| Requirement |
All lines from the one that mentions "Indications légales (572, 894)" through the last of the entries below must be copied exactly, with both ends kept.

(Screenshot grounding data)
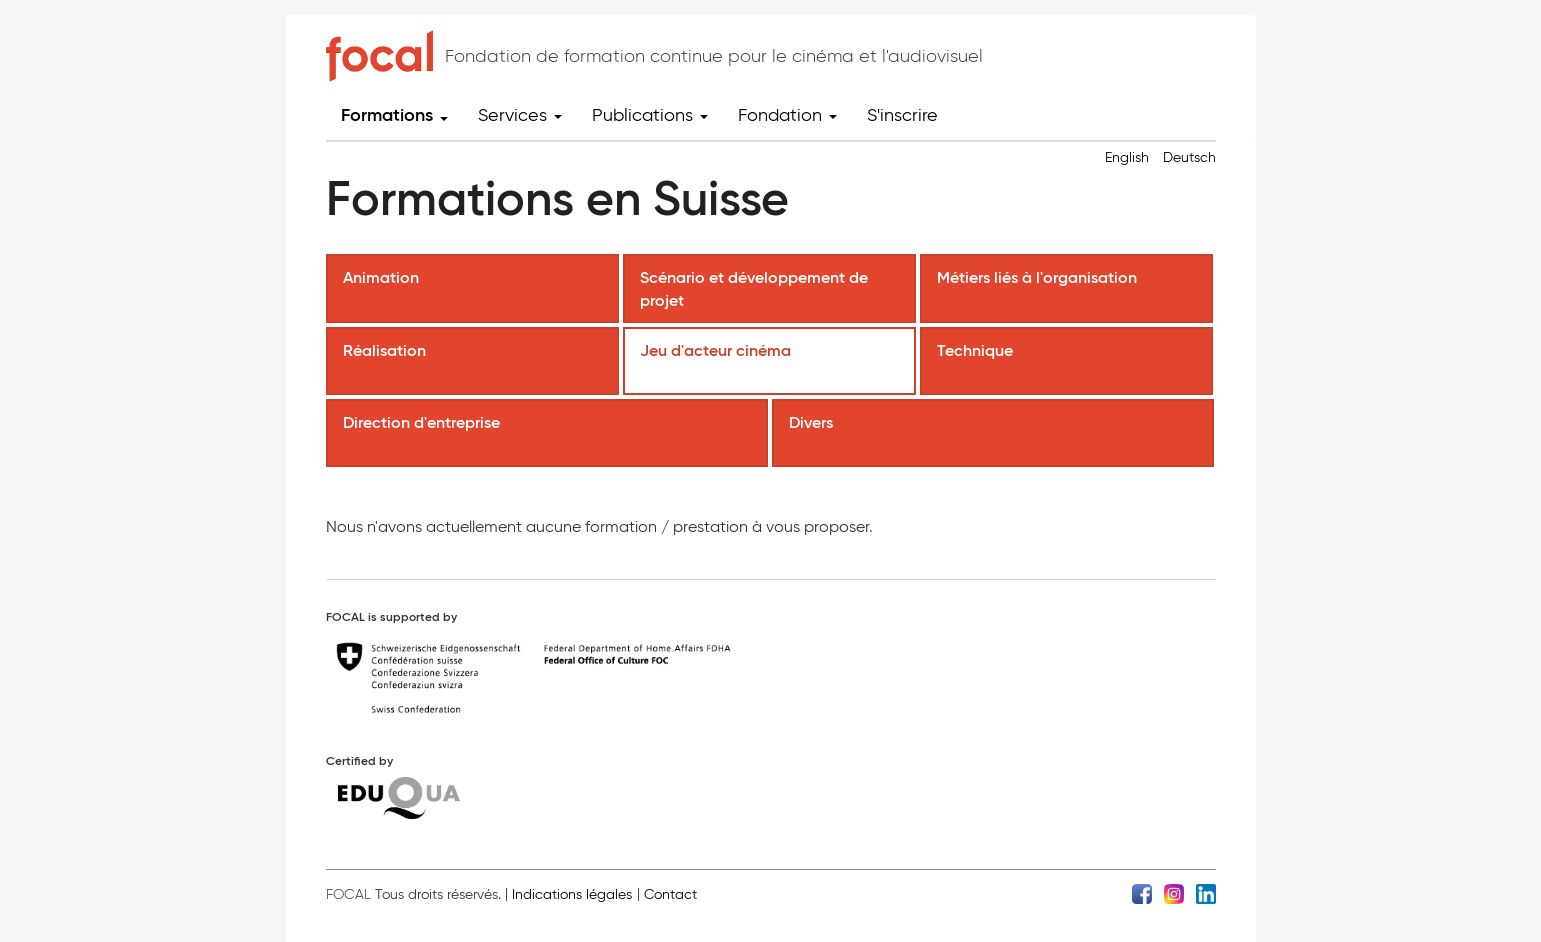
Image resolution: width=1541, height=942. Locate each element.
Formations (394, 115)
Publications (650, 115)
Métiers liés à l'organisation (1039, 277)
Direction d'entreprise (423, 422)
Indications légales (572, 894)
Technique (977, 350)
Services (520, 115)
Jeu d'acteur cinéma (717, 350)
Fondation (787, 115)
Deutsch (1189, 157)
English (1127, 157)
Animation (383, 277)
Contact (670, 894)
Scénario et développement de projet (754, 288)
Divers (813, 422)
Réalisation (386, 350)
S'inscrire (902, 115)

| Exercise answer |
Indications légales (572, 894)
Technique (977, 350)
Services (520, 115)
Jeu d'acteur cinéma (717, 350)
Fondation (787, 115)
Deutsch (1189, 157)
English (1127, 157)
Animation (383, 277)
Contact (670, 894)
Scénario et développement de projet (754, 288)
Divers (813, 422)
Réalisation (386, 350)
S'inscrire (902, 115)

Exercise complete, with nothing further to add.